Re: 130 / BD 30 Vitalina Varela

#30 Post by therewillbeblus » Sat May 23, 2020 2:32 pm

Well Costa has finally made a film to win me over, though it shouldn't be a surprise as he conveys the experience of how one copes without a cathartic path to expel grief. The boiling of this emotional bloating inside Varela leads to contemplations on loneliness, resentment, and living with death’s aggressively silent presence in existential rut. Costa’s steady camera and patient detailing slows life down to make us feel every exchange as a meditative presence, and keeps a neutrality of calmness to harness the continual transformations of internal tone that haunt Varela under our very nose; like a cool sun by which all the planets orbit.

I can see hearthesilence’s comparison to noir, as this inability to relieve herself of enigmatic weight causes suffering that is adaptably displaced onto searching for meaning. It’s a one-way ticket, a moody consequence of dissolving the self down to a single motive, and yet here it’s more powerful than any noir: the meaning behind experience universal and singular. Death, loss, survival, a perception of wasted time resulting in regret, and perseverance bypassing acceptance toward demanding tangibility with agency.

These broad ideas hit me deep, but it’s also Varela’s personalized account that involved me beyond myself into this unique narrative. And yet, in Varela’s specific circumstances reflects our own regrets, sacrifices, anger, and self-pity - that awful shameful feeling that none of us want to admit is there. Varela sure doesn’t, as a strong, stoic survivor, but it’s there. Costa validates this: the good, the bad, and the ugly.
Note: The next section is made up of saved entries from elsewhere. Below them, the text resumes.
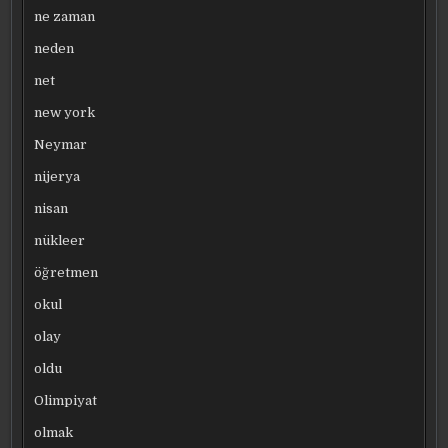
ne zaman
neden
net
new york
Neymar
nijerya
nisan
nükleer
öğretmen
okul
olay
oldu
Olimpiyat
olmak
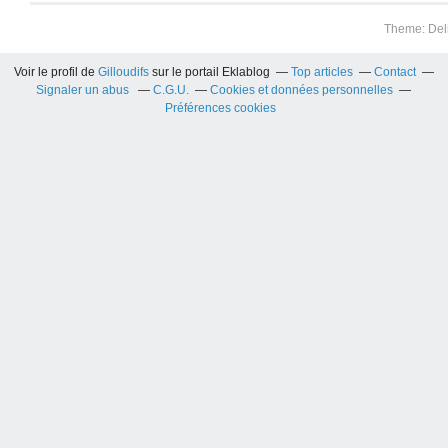
Theme: Del
Voir le profil de
Gilloudifs
sur le portail Eklablog
Top articles
Contact
Signaler un abus
C.G.U.
Cookies et données personnelles
Préférences cookies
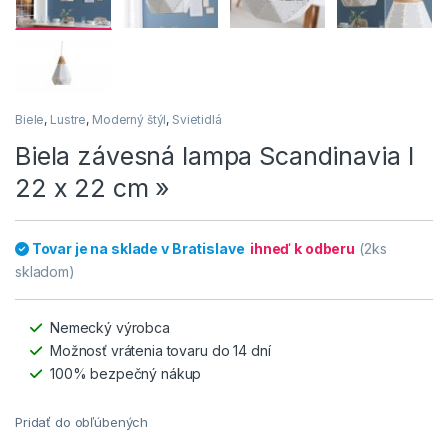
Biele
,
Lustre
,
Moderný štýl
,
Svietidlá
Biela závesná lampa Scandinavia I
22 x 22 cm »
Tovar je na sklade v Bratislave
ihneď k odberu
(2ks
skladom)
Nemecký výrobca
Možnosť vrátenia tovaru do 14 dní
100% bezpečný nákup
Pridať do obľúbených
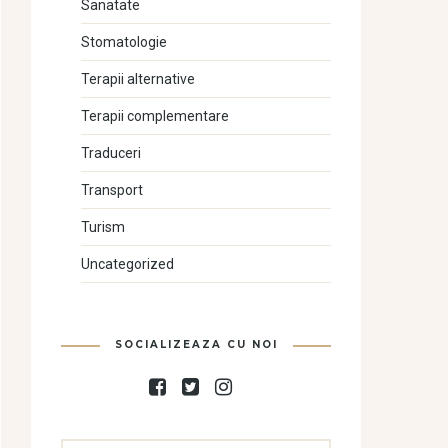
Sanatate
Stomatologie
Terapii alternative
Terapii complementare
Traduceri
Transport
Turism
Uncategorized
SOCIALIZEAZA CU NOI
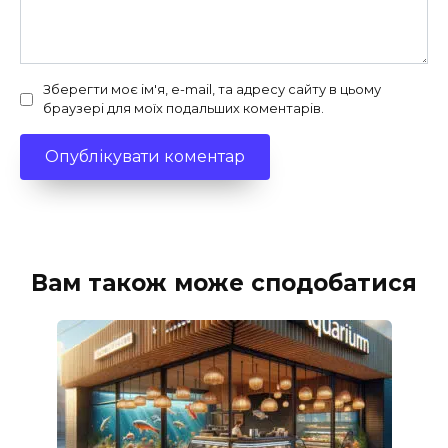
Зберегти моє ім'я, e-mail, та адресу сайту в цьому
браузері для моїх подальших коментарів.
Вам також може сподобатися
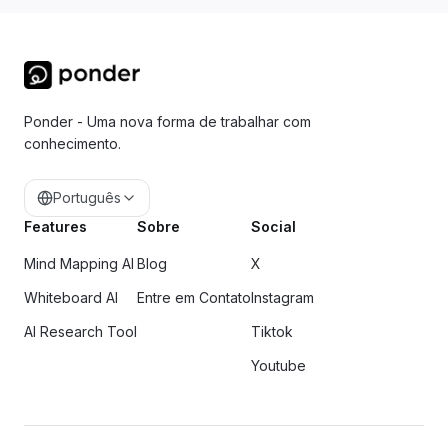
Ponder - Uma nova forma de trabalhar com
conhecimento.
Português
Features
Sobre
Social
Mind Mapping AI
Blog
X
Whiteboard AI
Entre em Contato
Instagram
AI Research Tool
Tiktok
Youtube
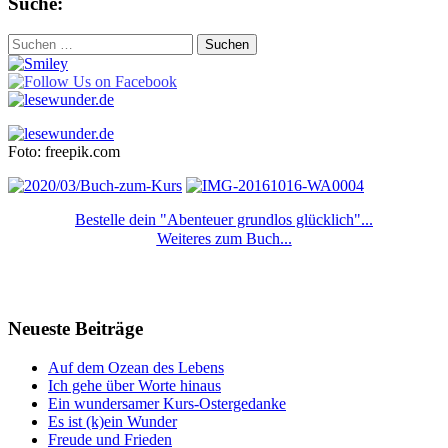
Suche:
Suchen
nach:
Foto: freepik.com
Bestelle dein "Abenteuer grundlos glücklich"...
Weiteres zum Buch...
Neueste Beiträge
Auf dem Ozean des Lebens
Ich gehe über Worte hinaus
Ein wundersamer Kurs-Ostergedanke
Es ist (k)ein Wunder
Freude und Frieden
I waver on Costa because I struggle with the fine line between manipulation and empowerment his style and filmmaking choices signify. Here he hits a very sensitive area that manifested as total empathy and curiosity without overbearing invasiveness. Varela is like a film noir protagonist who has already failed to greet their fatalistic finish in step with the existential goal that would coincide with death (after 25 years of being on the trail!), and instead of physical death, she lived on without a blueprint for meaning as a walking form of the spiritual deceased. This makes it a noir and a ghost story, but one where she’s alive feeling dissociated from the structure of her life, not exactly aided by being in a new country without familiarity or supports.

There is something that lends itself to horror about this predicament, and it could be emblematic of hell or a lucid nightmare. It’s also beautiful, breathing deep levels of oxygen into tranquil spaces that leave opportunities for reflection and acceptance. Whether Varela takes them each time isn’t the point; what matters is that they’re there. This is as much a celebration of life as an allegory for death of the soul. It’s about the kinetic energy between exerting the will and letting go. The entire composite also speaks to the experience of life itself - trapped in a pit of nebulous circumstances where philosophy cannot cure emotional dysregulation, and we must endure; and in that endurance we find meaning.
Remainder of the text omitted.